Contrary to what popular media depicts, we really don’t understand much about what sharks consume. Even less is understood about how they absorb their food, and the function they play in the bigger ocean community.

For more than a century, scientists have actually counted on flat sketches of sharks’ digestion systems to recognize how they work — and how what they consume and excrete effects other types in the ocean. Now, scientists have actually produced a series of high-resolution, 3D scans of intestinal tracts from almost 3 lots shark types that will advance the understanding of how sharks consume and absorb their food.

Smooth Dogfish

Three smooth dogfish sharks (Mustelus canis). Credit: Elizabeth Roberts/Wikimedia Commons

“It’s high time that some modern technology was used to look at these really amazing spiral intestines of sharks,” stated lead author Samantha Leigh, assistant teacher at California State University Dominguez Hills. “We developed a new method to digitally scan these tissues and now can look at the soft tissues in such great detail without having to slice into them.”

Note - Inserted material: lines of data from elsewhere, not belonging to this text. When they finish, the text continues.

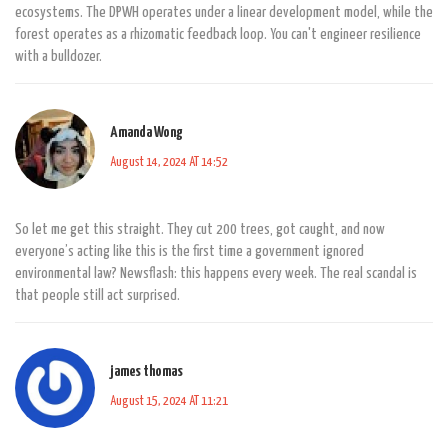
ecosystems. The DPWH operates under a linear development model, while the
forest operates as a rhizomatic feedback loop. You can't engineer resilience
with a bulldozer.
Amanda Wong
August 14, 2024 AT 14:52
So let me get this straight. They cut 200 trees, got caught, and now
everyone’s acting like this is the first time a government ignored
environmental law? Newsflash: this happens every week. The real scandal is
that people still act surprised.
james thomas
August 15, 2024 AT 11:21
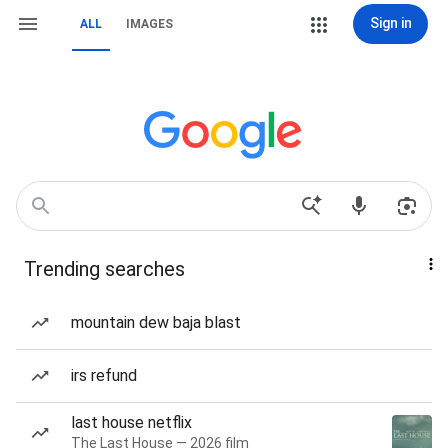
Sign in
ALL
IMAGES
Trending searches
mountain dew baja blast
irs refund
last house netflix
The Last House — 2026 film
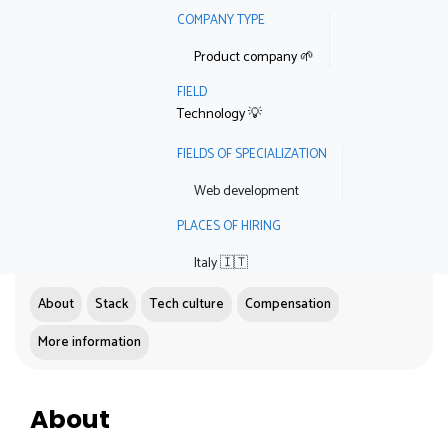
COMPANY TYPE
Product company 🌱
FIELD
Technology 💡
FIELDS OF SPECIALIZATION
Web development
PLACES OF HIRING
Italy 🇮🇹
About
Stack
Tech culture
Compensation
More information
About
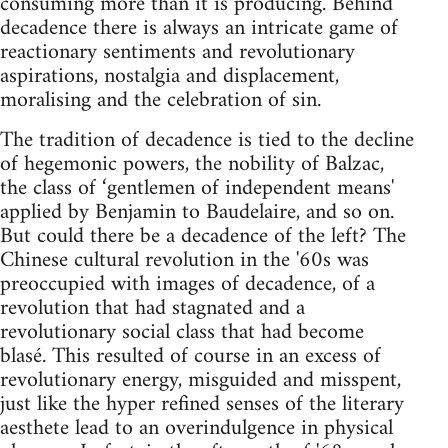
consuming more than it is producing. Behind
decadence there is always an intricate game of
reactionary sentiments and revolutionary
aspirations, nostalgia and displacement,
moralising and the celebration of sin.
The tradition of decadence is tied to the decline
of hegemonic powers, the nobility of Balzac,
the class of ‘gentlemen of independent means'
applied by Benjamin to Baudelaire, and so on.
But could there be a decadence of the left? The
Chinese cultural revolution in the '60s was
preoccupied with images of decadence, of a
revolution that had stagnated and a
revolutionary social class that had become
blasé. This resulted of course in an excess of
revolutionary energy, misguided and misspent,
just like the hyper refined senses of the literary
aesthete lead to an overindulgence in physical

The research study group from California State University Dominguez Hills, the University of Washington, and University of California, Irvine, released its findings July 21 in the journal Proceedings of the Royal Society B.

CT Scan Dogfish Shark Spiral Intestine

A CT scan picture of a dogfish shark spiral intestinal tract, revealed from the leading looking down. Credit: Samantha Leigh/California State University Dominguez Hills

The scientists mostly utilized a digital tomography (CT) scanner at the UW’s Friday Harbor Laboratories to develop 3D pictures of shark intestinal tracts, which originated from specimens protected at the Natural History Museum of Los Angeles. The device works like a basic CT scanner utilized in healthcare facilities: A series of X-ray images is drawn from various angles, then integrated utilizing computer system processing to develop three-dimensional images. This permits scientists to see the intricacies of a shark intestinal tract without needing to dissect or disrupt it.

Pacific Spiny Dogfish

A live Pacific spiny dogfish shark (Squalus suckleyi). Credit: Samantha Leigh/California State University Dominguez Hills

“CT scanning is one of the only ways to understand the shape of shark intestines in three dimensions,” stated co-author Adam Summers, a teacher based at UW Friday Harbor Labs who has actually led an around the world effort to scan the skeletons of fishes and other vertebrate animals. “Intestines are so complex — with so many overlapping layers, that dissection destroys the context and connectivity of the tissue. It would be like trying to understand what was reported in a newspaper by taking scissors to a rolled-up copy. The story just won’t hang together.”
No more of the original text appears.